In all societies—but especially those that have endured political violence—the past is a shifting and contested terrain, never fixed and always intertwined with present-day cultural and political circumstances. Organized around the Argentine experience since the 1970s within the broader context of the Southern Cone and international developments, The Struggle for the Past undertakes an innovative exploration of memory’s dynamic social character. In addition to its analysis of how human rights movements have inflected public memory and democratization, it gives an illuminating account of the emergence and development of Memory Studies as a field of inquiry, lucidly recounting the author’s own intellectual and personal journey during these decades.
Free Culture and the City examines how and why free software spread beyond the world of hackers and software engineers and became the basis for an urban movement now heralded by scholars as a model for emulation.

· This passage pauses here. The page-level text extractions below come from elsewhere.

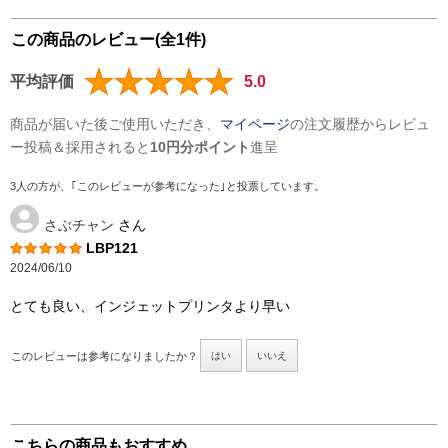
この商品のレビュー(全1件)
平均評価
5.0
商品が届いた後ご使用いただき、
マイページ
の注文履歴からレビュ
ー投稿＆採用されると
10円分ポイント
進呈
3人の方が、｢このレビューが参考になった｣と投票しています。
さぶチャン
さん
LBP121
2024/06/10
とても良い、インジェットプリンタより早い
このレビューは参考になりましたか？
はい
いいえ
こちらの商品もおすすめ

By the late 1990s, digital activists embraced a philosophy of free software and "free culture" in order to take control over their cities and everyday lives. Free culture, previously tethered to the digital realm, was cut loose and used to reclaim and resculpt the city. In Madrid the effects were dramatic. Common sights in the city were abandoned as industrial factories turned into autonomous social centers, urban orchards, guerrilla architectural camps, or community hacklabs. Drawing on two decades of ethnographic and historical work with free culture collectives in Madrid, Free Culture and the City shows how, in its journey from the digital to the urban, the practice of liberating culture required the mobilization of, and alliances between, public art centers, neighborhood associations, squatted social centers, hackers, intellectual property lawyers, street artists, guerrilla architectural collectives, and Occupy assemblies.
In The End of the Future, author Bartholomew Dean broadens the theoretical framework for understanding memory's role in reconciliation following a violent conflict. This book explores the complicated and confusing linkages between memory and trauma for individuals caught up in civil war and post-conflict reconciliation in the Peruvian Amazon's Huallaga Valley—an epicenter for leftist rebels and a booming shadow economy based on the extraction and circulation of cocaine. The End of the Future tells the story of violent attempts by the Túpac Amaru Revolutionary Movement (Movimiento Revolucionario Túpac Amaru, MRTA) to overthrow the state in the late 1980s and early 1990s from the perspective of the poorest residents of the lower Huallaga's Caynarachi Basin. To give context to the causes and consequences of the MRTA's presence in the lower and central Huallaga, this book relies on the written works and testimony of Sístero García Torres, an MRTA rebel commander; the government's Truth and Reconciliation Commission; MRTA propaganda; media accounts; and critical historical texts. Besides exposing Huallaga Valley human rights abuses, the book's contribution to political anthropology is consequential for its insistence that reconciliation is by no means equivalent to local, Indigenous notions of "justice" or customary forms of dispute resolution. Without deliberately addressing the diverse socio-cultural contours defining overlapping epistemologies of justice, freedom, and communal well-being, enduring reconciliation will likely remain elusive.
Designed to evaluate the paradigmatic view of the Spanish transition as an ideal model for political and social change, this new and innovative volume appraises Spain's movement to democracy from a variety of important perspectives.